El asalto a la razón

Un sucio trapeador en Palacio

Carlos Marín

Hay un sujeto que todas las mañanas le hace de tapete al presidente Andrés Manuel López Obrador en sus pláticas para desmañanados. Con la complicidad de la oficina de prensa de Palacio Nacional, se cuela entre periodistas genuinos como “corresponsal” de Radio Latino INC.com, tu estación que prende: una entelequia del vecindario cibernético donde, bajo la frase Mujeres exitosas, capitaliza un traspié propagandístico de la dirigente nacional de Morena titulándolo Yeidckol Polevnsky, en entrevista con Marco Olvera. En una fotografía, este Marco de referencia posa con enfática seriedad y labios apretados clavando en la lente una mirada inexpresiva (hipnótica diríase), con el brazo izquierdo sobre los hombros de la señora que, como si la abrazara Drácula, hace una mueca de sonrisa que la delata nerviosa.

La mención a este sujeto viene al caso porque ayer tiró un globito que dio pie a una disquisición de ¡45 minutos! que consumieron casi la tercera parte de la mañanera. Y de vergüenza: hizo un segundo comedido planteamiento que provocó la repulsa de los verdaderos reporteros, a quienes tuvo la desfachatez de replicar: “Cuando ustedes preguntan, nadie los cuestiona”.

¿Qué inquietud para nada periodística le expuso a López Obrador?

Con la súplica de que me perdonen los lectores, la reproduzco letra por letra:

“Presidente, buenos días. Con el respeto que se merece la investidura presidencial y por supuesto usted como jefe del Ejecutivo, quisiera preguntarle un tema reflexivo. ¿Le tocó bailar con la más fea, Presidente, luego de que los sexenios pasados dejaron el país en llamas, saqueos, desvíos de fondos, niños atendidos con agua en lugar de quimioterapias por los gobiernos del PRI y del PAN obviamente; también medios de comunicación que recibían chayos, reporteros y columnistas que obviamente son más que evidentes? ¿Qué me puede contestar? ¿Sí le tocó bailar con la más fea, o no, Presidente? ¿Y si se arrepiente de ser jefe del Ejecutivo…?”.

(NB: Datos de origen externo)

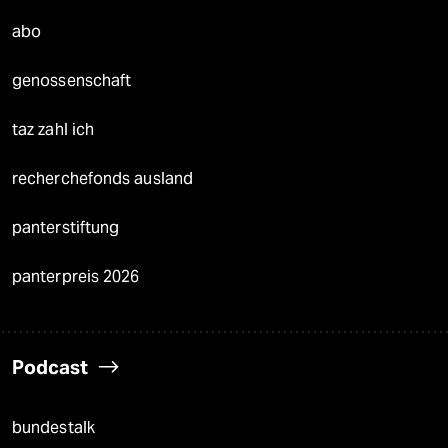
abo
genossenschaft
taz zahl ich
recherchefonds ausland
panterstiftung
panterpreis 2026
Podcast
bundestalk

Habituado a las frecuentes lamidas de suelas, el interpelado se despachó en grande, comenzando por la “dicha” de “encabezar un movimiento de transformación” y siguiendo con lo complicado de su chamba porque, “a pesar de que saquearon al país por décadas, hay muchos recursos naturales, muchas riquezas en el país, un pueblo extraordinario, un pueblo bueno, un pueblo trabajador”. Y se fue tendido con definiciones de la democracia, el recuerdo del avión que ni Obama tuvo (y nadie compra), la resistencia de sus “adversarios”, las desgracias del periodo neoliberal y, a propósito de la actuación de criminales en el culiacanazo, con el envío de un mensaje a “los que están en malos pasos, que piensen que ese no es el camino, que eso no es vida, que no dejen de pensar que sólo siendo buenos podemos ser felices y que lo más importante es el amor al prójimo”.

Más lo demás de siempre...

Un asquito, pues, el inquisitivo Marco Servilleta Olvera.